Vorrei ampliare il problema che, come si può ben capire, non risiede solo in Grecia. Nella Comunità economica europea i dati segnalano una crescita pari a zero, mentre nell’Europa dei 27 siamo a quota 0,4, se tutto va bene; per tornare ai livelli occupazionale del 2007 abbiamo bisogno di 4 milioni di posti di lavoro. Ci sono più di 10 milioni di disoccupati a cui vanno sommati gli scoraggiati di varia natura. Qualche dato: la disoccupazione giovanile in Italia è al 35 per cento e il numero da sommare, seppur approssimativo, è di 20 punti percentuali composto da giovani scoraggiati senza lavoro e che non studiano più. Quando una fase di recessione assume queste dimensioni è utopico affermare, come si sta facendo in Europa, che verranno creati 17 milioni di nuovi posti di lavoro entro il 2020. Bisogna trovare il modo per rilanciare la crescita.

Lei come farebbe?
A parte il mio tifo per gli eurobond e i project bond, la domanda interna non riparte se non c’è fiducia. La fiducia non si incrementa se non c’è occupazione e quest’ultima non si avvia se non vengono attuati buoni investimenti. Ribaltiamo la sequenza: investimenti, occupazione, fiducia, domanda interna. Per far ripartir l’economia bisogna dare una spinta formidabile agli investimenti.

Dove prendere le risorse?
Se possibile riducendo la spesa corrente e dirottando le risorse verso gli investimenti come prospetta Draghi e, comunque, non perseguendo pareggi di bilancio così incalzanti da aggravare la recessione. Il pareggio di bilancio si può raggiungere ma, ancor più importante, è il tendenziale calo del rapporto del deficit sul Pil. Il concetto di tendenziale significa che quel rapporto deve sempre più diminuire. Dal punto di vista matematico, quel rapporto è zero nel caso non ci sia più deficit, ma può tendere allo zero per effetto dell’aumento del Pil. Prendiamo il caso degli Stati Uniti. In Europa il rapporto deficit/Pil si attesta al 3 per cento, mentre negli Usa è al 6,8, ma l’America quest’anno crescerà del 2,5 per cento grazie agli investimenti che stanno riprendendo. Se guardiamo gli investimenti in Europa e in Italia, si rende evidente un continuo calo. Non guardiamo solo al Pil: gli investimenti nel lungo periodo ci dicono se l’economia sarà in grado di espandersi o meno. La mia impressione è che l’Europa si sta avvitando in una recessione pur avendo dei fondamentali di finanza pubblica migliori degli Usa.
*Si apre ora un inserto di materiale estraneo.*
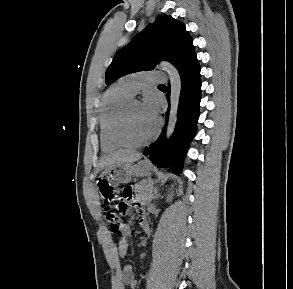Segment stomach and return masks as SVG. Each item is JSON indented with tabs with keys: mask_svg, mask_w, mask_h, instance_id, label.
I'll use <instances>...</instances> for the list:
<instances>
[{
	"mask_svg": "<svg viewBox=\"0 0 293 289\" xmlns=\"http://www.w3.org/2000/svg\"><path fill=\"white\" fill-rule=\"evenodd\" d=\"M151 171L152 165L147 161H140L137 164L120 163L112 165L96 182L101 199L107 200L109 203L114 201L119 193V184L130 182L132 176L149 177Z\"/></svg>",
	"mask_w": 293,
	"mask_h": 289,
	"instance_id": "1",
	"label": "stomach"
}]
</instances>
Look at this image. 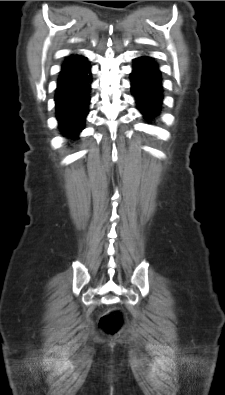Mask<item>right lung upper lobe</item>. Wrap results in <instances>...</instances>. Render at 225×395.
<instances>
[{"label":"right lung upper lobe","instance_id":"cb5924a9","mask_svg":"<svg viewBox=\"0 0 225 395\" xmlns=\"http://www.w3.org/2000/svg\"><path fill=\"white\" fill-rule=\"evenodd\" d=\"M87 62L88 61L84 56L71 54L70 56L65 58L62 64V69L81 66Z\"/></svg>","mask_w":225,"mask_h":395}]
</instances>
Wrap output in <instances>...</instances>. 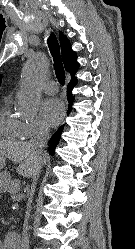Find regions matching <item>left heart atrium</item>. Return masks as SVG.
Instances as JSON below:
<instances>
[{
  "label": "left heart atrium",
  "instance_id": "39dd6f15",
  "mask_svg": "<svg viewBox=\"0 0 135 249\" xmlns=\"http://www.w3.org/2000/svg\"><path fill=\"white\" fill-rule=\"evenodd\" d=\"M44 121L50 126H56L62 120L65 112L62 101L58 98H49L41 107Z\"/></svg>",
  "mask_w": 135,
  "mask_h": 249
}]
</instances>
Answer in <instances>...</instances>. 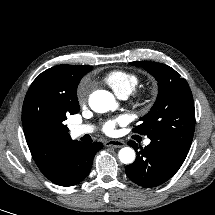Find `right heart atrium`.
Here are the masks:
<instances>
[{
  "instance_id": "right-heart-atrium-1",
  "label": "right heart atrium",
  "mask_w": 215,
  "mask_h": 215,
  "mask_svg": "<svg viewBox=\"0 0 215 215\" xmlns=\"http://www.w3.org/2000/svg\"><path fill=\"white\" fill-rule=\"evenodd\" d=\"M90 88H91V83L89 81H83L79 84L76 95H77V100L80 104H83L86 102L89 95Z\"/></svg>"
}]
</instances>
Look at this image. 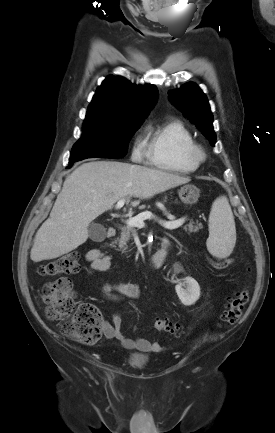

Non sembra che in Germania, come in altre parti d’Europa, la pensino alla stessa maniera e le dichiarazioni di ieri di Draghi non paiono andare in questa direzione.
Anche Olli Rehn ha fatto delle dichiarazioni sulla linea di Draghi e, per fortuna, persone autorevoli come loro stanno dicendo di rilanciare l’economia. È vero che occorrono le riforme strutturali del sistema, ma quanto tempo necessitano? Pur comprendendo che la buona gestione dei bilanci pubblici è importante, l’Europa, che ha dei fondamentali finanziari buoni, potrebbe fare meno rigore fiscale e avvantaggiare la crescita.

E se si abbassasse il cuneo fiscale? A parità di salari aumenterebbero i consumi.
Il cuneo fiscale ci servirebbe per guadagnare competitività verso l’estero perché determinerebbe un minor livello dei prezzi oltre ad aumenttare i valori netti per i lavoratori. In questo caso avremmo più esportazioni e avremmo una piccola spinta alla crescita. È molto utile, ma non basta. Occorre dare una spinta agli investimenti.